*** Raw data ***
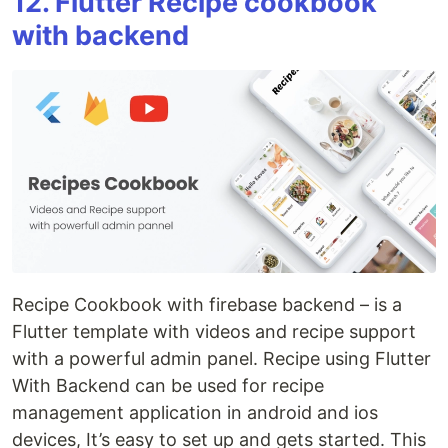
12. Flutter Recipe cookbook
with backend
Recipe Cookbook with firebase backend – is a
Flutter template with videos and recipe support
with a powerful admin panel. Recipe using Flutter
With Backend can be used for recipe
management application in android and ios
devices, It’s easy to set up and gets started. This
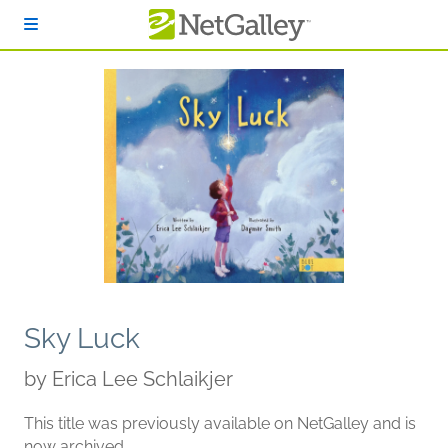
Skip to main content
Sky Luck
by
Erica Lee Schlaikjer
This title was previously available on NetGalley and is
now archived.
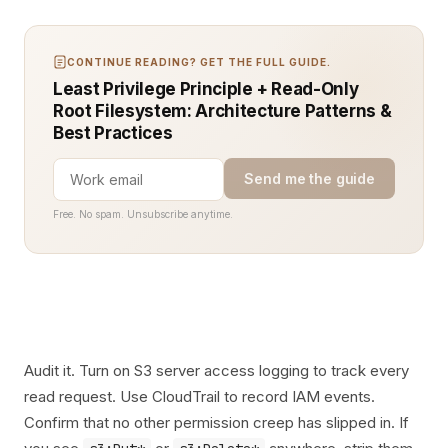
CONTINUE READING? GET THE FULL GUIDE.
Least Privilege Principle + Read-Only
Root Filesystem: Architecture Patterns &
Best Practices
Send me the guide
Free. No spam. Unsubscribe anytime.
Audit it. Turn on S3 server access logging to track every
read request. Use CloudTrail to record IAM events.
Confirm that no other permission creep has slipped in. If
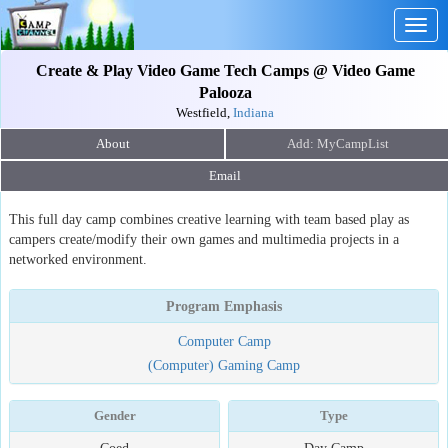
Togg
navig
Create & Play Video Game Tech Camps @ Video Game
Palooza
Westfield,
Indiana
About
Email
This full day camp combines creative learning with team based play as
campers create/modify their own games and multimedia projects in a
networked environment.
Program Emphasis
Computer Camp
(Computer) Gaming Camp
Gender
Type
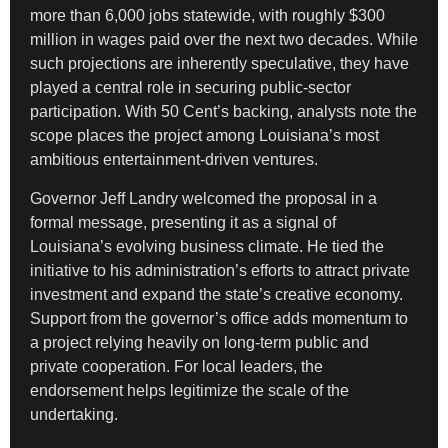
more than 6,000 jobs statewide, with roughly $300
million in wages paid over the next two decades. While
such projections are inherently speculative, they have
played a central role in securing public-sector
participation. With 50 Cent’s backing, analysts note the
scope places the project among Louisiana’s most
ambitious entertainment-driven ventures.
Governor Jeff Landry welcomed the proposal in a
formal message, presenting it as a signal of
Louisiana’s evolving business climate. He tied the
initiative to his administration’s efforts to attract private
investment and expand the state’s creative economy.
Support from the governor’s office adds momentum to
a project relying heavily on long-term public and
private cooperation. For local leaders, the
endorsement helps legitimize the scale of the
undertaking.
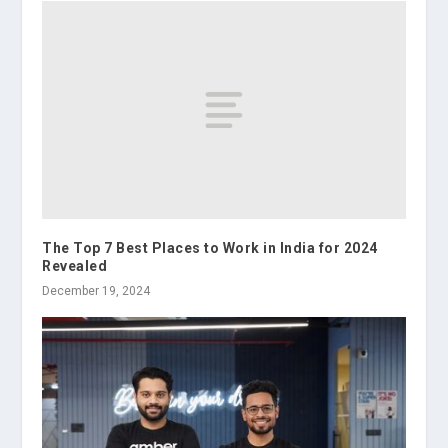
The Top 7 Best Places to Work in India for 2024
Revealed
December 19, 2024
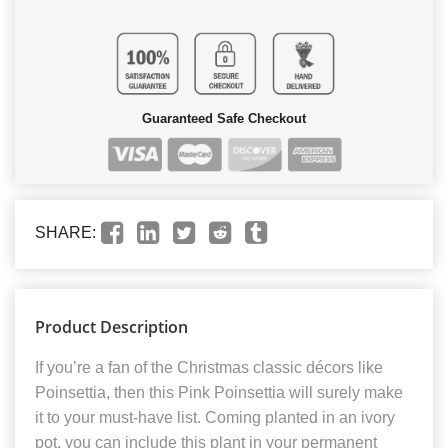
Guaranteed Safe Checkout
SHARE:
Product Description
If you’re a fan of the Christmas classic décors like
Poinsettia, then this Pink Poinsettia will surely make
it to your must-have list. Coming planted in an ivory
pot, you can include this plant in your permanent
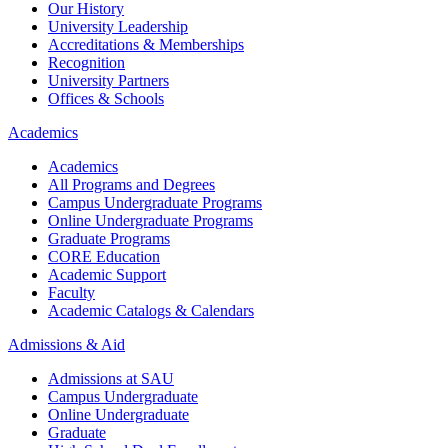
Our History
University Leadership
Accreditations & Memberships
Recognition
University Partners
Offices & Schools
Academics
Academics
All Programs and Degrees
Campus Undergraduate Programs
Online Undergraduate Programs
Graduate Programs
CORE Education
Academic Support
Faculty
Academic Catalogs & Calendars
Admissions & Aid
Admissions at SAU
Campus Undergraduate
Online Undergraduate
Graduate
*** End of Raw data ***
■ **Work task**
Give again, exactly, the lines from the start of the data through the one holding "formal message, presenting it as a signal of"; omit the pictures.

■ **Task output**
12. Flutter Recipe cookbook
with backend
Recipe Cookbook with firebase backend – is a
Flutter template with videos and recipe support
with a powerful admin panel. Recipe using Flutter
With Backend can be used for recipe
management application in android and ios
devices, It’s easy to set up and gets started. This
Skip to main content
Sky Luck
by
Erica Lee Schlaikjer
This title was previously available on NetGalley and is
now archived.
CONTINUE READING? GET THE FULL GUIDE.
Least Privilege Principle + Read-Only
Root Filesystem: Architecture Patterns &
Best Practices
Send me the guide
Free. No spam. Unsubscribe anytime.
Audit it. Turn on S3 server access logging to track every
read request. Use CloudTrail to record IAM events.
Confirm that no other permission creep has slipped in. If
Togg
navig
Create & Play Video Game Tech Camps @ Video Game
Palooza
Westfield,
Indiana
About
Email
This full day camp combines creative learning with team based play as
campers create/modify their own games and multimedia projects in a
networked environment.
Program Emphasis
Computer Camp
(Computer) Gaming Camp
Gender
Type
more than 6,000 jobs statewide, with roughly $300
million in wages paid over the next two decades. While
such projections are inherently speculative, they have
played a central role in securing public-sector
participation. With 50 Cent’s backing, analysts note the
scope places the project among Louisiana’s most
ambitious entertainment-driven ventures.
Governor Jeff Landry welcomed the proposal in a
formal message, presenting it as a signal of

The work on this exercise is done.